Regazzoni: “I Beatles ci riportano al futuro”

C’è stata subito sintonia tra Piazza del Popolo e il festival del contemporaneo. La prima volta di Popsophia sul palco più centrale di Pesaro si è conclusa positivamente, con il pubblico che ieri (venerdì 5 luglio) ha affollato la platea, regalando immediatamente il sold out. In apertura di Philoshow, spettacolo interamente realizzato e prodotto all’interno della manifestazione, c’è stato spazio per i saluti inaugurali.

A fare gli onori di casa, il sindaco di Pesaro Matteo Ricci. “Un pubblico così numeroso è la dimostrazione che la città risponde agli investimenti culturali – le sue parole – e che Popsophia è entrata nel cuore di tanti turisti e pesaresi. Che ascoltano quest’anno riflessioni su un tema, “E’ già ieri”, che ci fa riflettere su un eterno ritorno. Un accento sull’importanza della memoria in relazione al futuro”.
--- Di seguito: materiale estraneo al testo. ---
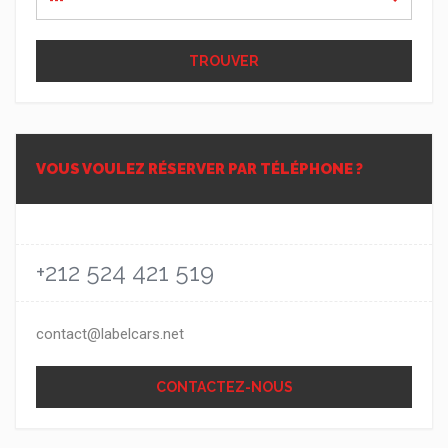
---
TROUVER
VOUS VOULEZ RÉSERVER PAR TÉLÉPHONE ?
+212 524 421 519
contact@labelcars.net
CONTACTEZ-NOUS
Il presidente della Regione Marche Luca Ceriscioli ha ricordato come Popsophia “sembrava una scommessa, ma fin dalla sua prima edizione è stata subito un successo grazie ad una proposta di qualità”. Con loro, l’assessore comunale alla Crescita Giuliana Ceccarelli e il consigliere regionale Andrea Biancani.

Così la piazza ha ospitato la sera il Philoshow “Yesterday – Ieri è arrivato improvvisamente. L’eterno ritorno dei Beatles”, spettacolo ideato e diretto dalla direttrice artistica Lucrezia Ercoli, con l’intervento di Massimo Donà e l’ensemble musicale Factory. Appuntamento introdotto da Simone Regazzoni.

Il filosofo ha parlato proprio del brano dei Fab For e di questa malinconia accomunata allo ieri. Associandola all’irreversibile nostalgia di Vladimir Jankélévitch. Un tempo, ha commentato Regazzoni, che è “un qualcosa che non può essere arrestato o mandato indietro, un elemento tragico e dolce dove non abbiamo alcuna potenza”. E’ con la musica che tendiamo a rendere reversibile il tempo. “Una canzone si ascolta e si riascolta – ha ricordato Regazzoni -. Ma di Yesterday esistono più di 3mila cover. Un brano quindi rimesso in scena e che proietta al futuro. C’è quindi una possibilità di riprendere e cominciare in altro modo. Afferrare qualcosa e farlo passare oltre, rileggendolo e facendolo avvenire in una differente maniera”.

Donà ha poi parafrasato Giacomo Leopardi, che “ci mostrava come le cose rimembrate diventino sublimi perché riviste con la memoria. Anche gli avvenimenti brutti sono così incantevoli, perdendo la pesantezza del presente”. I Beatles, infatti, “prendono da tutto quello che c’era. Non vogliono usare uno stilema, ma lo reinventano per il semplice fatto di mostrarci che quel brano rock non è rock, quel blues non è blues. Come Magritte che scrive “Questa non è una pipa” su una pipa”.

Prima, nel pomeriggio, Fabio Camilletti ci ha raccontato di fantasmi “che sono ripetitivi e meccanici, con loop eterni nei gesti. Pensiamo alla loro morte cruenta. Sono cioè morti che non si rassegnano a quella fine, e continuano a farsi riassorbire nel continuum del tempo”. Ma tale giostra ricorda altri fenomeni di massa del quotidiano, “come le serate revival o i Remasters di alcuni album musicali”. Insomma, pure questi fatti rappresentano dei rimossi che non sono stati ancora elaborati dalla società.

Ilaria Gaspari ci ha invece fatto scoprire come apprendere dalle scuole filosofiche antiche, “facendo nostri quei maestri del passato”. Capaci di farci scoprire che “i fallimenti non sono senso di sconfitta”, o aiutandoci “a vedere le cose più sfocate, seguendo i dettami degli scettici”. La Gaspari ha osservato infatti che “per gli antichi greci la felicità non aveva nulla a che vedere con un’idea momentanea ed euforica. Ma era uno stato dell’anima e una forma di fedeltà alla propria vocazione”.

Bellissimo poi il viaggio di Riccardo dal Ferro che ci ha “ricordato” schegge degli anni Novanta. Ci ha infatti riportato in un percorso a tappe tra Terminator, Jurassic Park e Matrix. Descrivendoci un decennio in cui il paradigma per guardare il mondo è cambiato, grazie a soprattutto alla tecnologia, al virtuale e al simulacro della macchina.